Against the background of the new GPU architecture, it makes sense to subdivide simulation calculations into two different classes. Typical graphical computations are also subdivided into different computation classes, like transforming, rendering and shading of 3D objects with textures. The resulting GPU architecture (see Figures 2 and 1.2) provides an adequate support to different computing groups.

Let us assume, that the simulation models only differ in their specific random numbers, whereas input data and computation are always the same (ok so?). This is true for a large number of continuous simulations, but only a small number of discrete event simulations. Concludingly, a set of  $N_{\text{datasets}}$  can be computed with  $N_{\text{runs}}$  each, whereby each block of  $N_{\text{runs}}$  computes one significant result for one of the datasets.

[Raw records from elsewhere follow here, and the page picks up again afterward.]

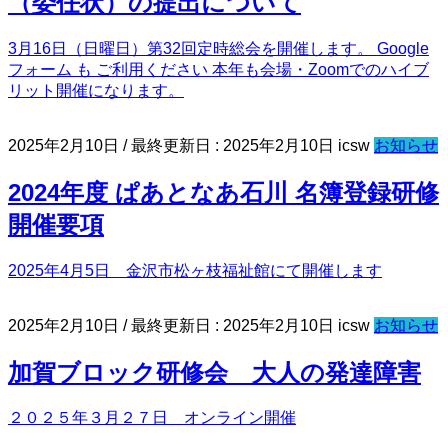
（委任状）の提出について
3月16日（日曜日）第32回定時総会を開催します。 Google
フォーム も ご利用ください 本年も会場・Zoomでのハイブ
リット開催になります。
2025年2月10日
/ 最終更新日 :
2025年2月10日
icsw
お知らせ
2024年度 ぱあとなあ石川 名簿登録研修
開催要項
2025年4月5日 金沢市松ヶ枝福祉館にて開催します
2025年2月10日
/ 最終更新日 :
2025年2月10日
icsw
お知らせ
加賀ブロック研修会 大人の発達障害
２０２５年３月２７日 オンライン開催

Since the maximum number of  $N_{datasets} * N_{runs}$  is 512, a definition of  $N_{run} = 32$  runs and  $N_{datasets} = 16$  data sets is a good practical combination.



Fig. 3 Hyper computing scenario in simulation

If such a combination of variance and sensitive computation is realized, than the possible speedup can be the number of parallel running cores, in this case up to 512!

This speedup does not depend on special methods of disaggregation of complex simulation models. The method can be adapted easily to new hardware characteristics, e.g. if the limit of 512 computing units in a block is extended (up to 1024 or more?) in the next years.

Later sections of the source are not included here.